X: X-rays: I have lost count of the X-Rays, PET scans, MRI's etc. that have looked inside my body this year. Sometimes they told a sad story that made me wonder if I would survive the year. Other times they delivered good news that gave me hope. Sometimes that hope was dashed by a subsequent scan. Waiting from scan to X-ray to scan could drive you crazy. What kept me from going crazy in this process was the promise that my future is really in God's hands and that is where I had to daily place it as I faced this (Psalm 31.5). I am now waiting for another scan in a couple months that will indicate that my body will remain cancer-free as well as that can be humanly determined. I am a little anxious, but continue to pray Jesus' prayer of faith in trial: “Into your hands I commit my spirit (life).” That is a prayer that applies in this life and beyond this life.

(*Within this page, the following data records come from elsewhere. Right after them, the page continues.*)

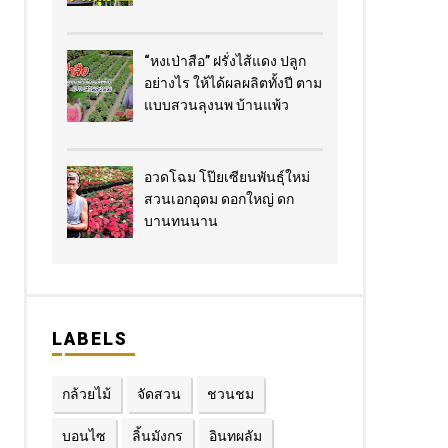
“หงเป่าสือ” ฝรั่งไส้แดง​ ปลูก
อย่างไร​ ให้ได้ผลผลิตทั้งปี ตาม
แบบสวนลุงนพ บ้านแพ้ว
อวดโฉม โป๊ยเซียนพันธุ์ใหม่
สวนเอกอุดม ดอกใหญ่ ดก
บานทนนาน
LABELS
กล้วยไม้
จัดสวน
ชวนชม
บอนไซ
ลิ้นมังกร
อินทผลัม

Y: "YALEN": Okay, I confess that I couldn't think of a "Y" word for this post, so I decided to come up with an acronym to replace YOLO ("You only live once"). That one is such bad theology that I thought we needed a new one. So I came up with YALEN: "You are living eternally now." I am open to improvements on this acronym! :) This keeps the urgency of "seizing the day" contained in YOLO, but recognizes that we, as Christians, are acting today in the "already kingdom of God" to invest in the future "not-yet" kingdom of God. Everything we do as the imagers of God in this world today has an effect now that carries over into eternity. Every act done to serve God's people and God's mission today is an investment in our future participation in the new heaven and earth when they come together in the fully realized kingdom of God. This gives an urgency and deep meaning to everything we do today, tomorrow and so on. The smallest act done for God and others has eternal significance.
Z: Zofran: I am very thankful for the drug Zofran. One of the reasons I did not experience so badly the nausea associated with chemotherapy was that Zofran, an anti-nausea drug, was given to me before every chemo session and I had an ample supply of Zofran pills for the aftermath. I was told not to deny myself at all, but to take a Zofran pill "every time you feel the least bit queasy." I did have some nausea and vomiting. Brushing teeth seemed to be the time when I got most nauseous. Missy told me that "now you know how pregnant women feel," so there is that experience I can cross off my "bucket list." Again, I see God's work in the advances made in medicine, especially cancer treatment, in the last few years. That creative image of God seen in these advances reflects God's care for His creation. I pray that more human effort could come from that side of our human nature now, and I look forward to the day when all creation is redeemed and that bent toward the evil, destructive side of our nature is fully removed.